* **Supplied information**:
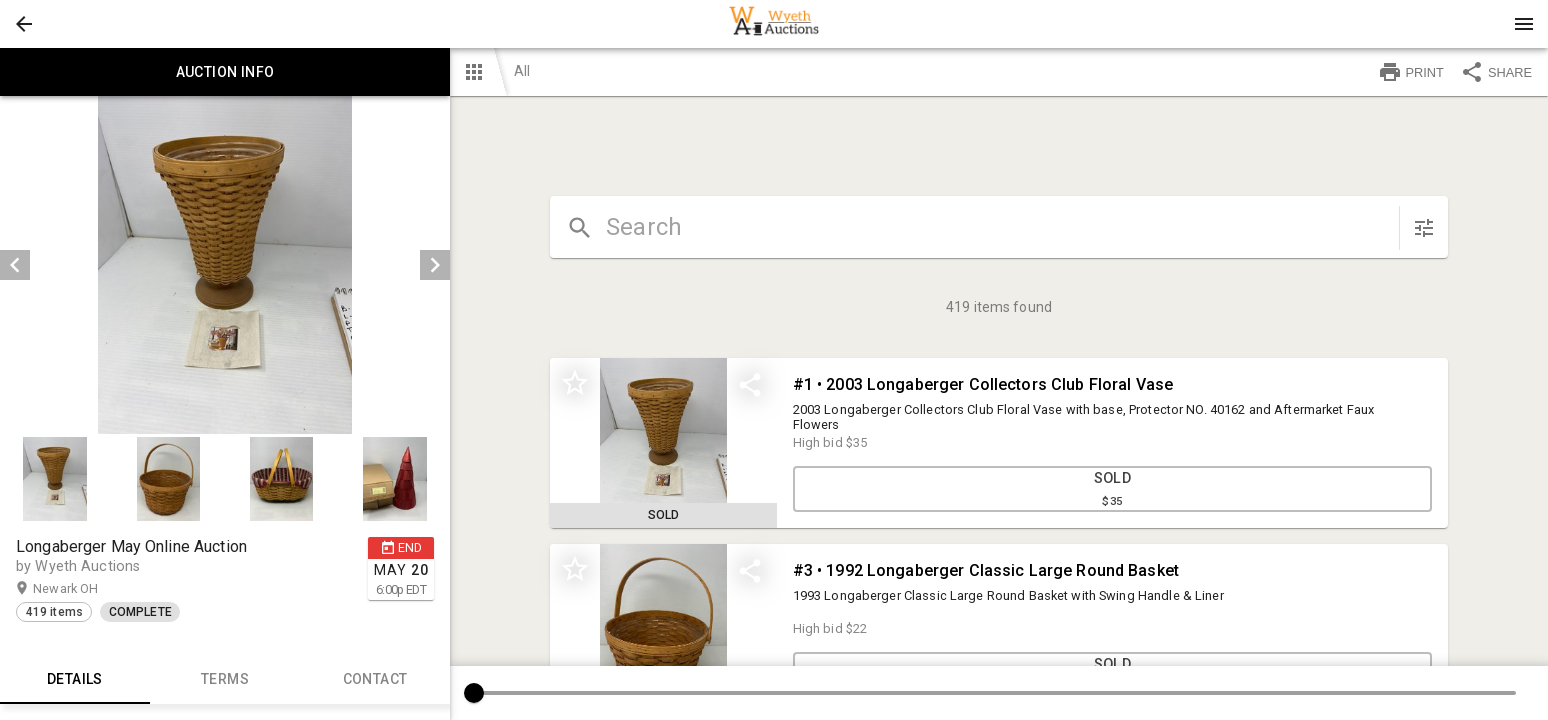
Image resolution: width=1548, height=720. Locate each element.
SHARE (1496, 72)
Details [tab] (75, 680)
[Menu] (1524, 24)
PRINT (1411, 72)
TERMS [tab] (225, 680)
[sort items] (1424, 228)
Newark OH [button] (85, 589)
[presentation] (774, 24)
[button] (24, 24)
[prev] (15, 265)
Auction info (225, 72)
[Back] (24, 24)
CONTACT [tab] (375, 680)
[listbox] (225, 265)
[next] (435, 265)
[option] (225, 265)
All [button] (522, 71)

* **Exercise instructions**: Could you copy each line above exactly as written, minus any pictures?

* **The completed task**:
Image resolution: width=1548, height=720. Locate each element.
SHARE (1496, 72)
Details [tab] (75, 680)
[Menu] (1524, 24)
PRINT (1411, 72)
TERMS [tab] (225, 680)
[sort items] (1424, 228)
Newark OH [button] (85, 589)
[presentation] (774, 24)
[button] (24, 24)
[prev] (15, 265)
Auction info (225, 72)
[Back] (24, 24)
CONTACT [tab] (375, 680)
[listbox] (225, 265)
[next] (435, 265)
[option] (225, 265)
All [button] (522, 71)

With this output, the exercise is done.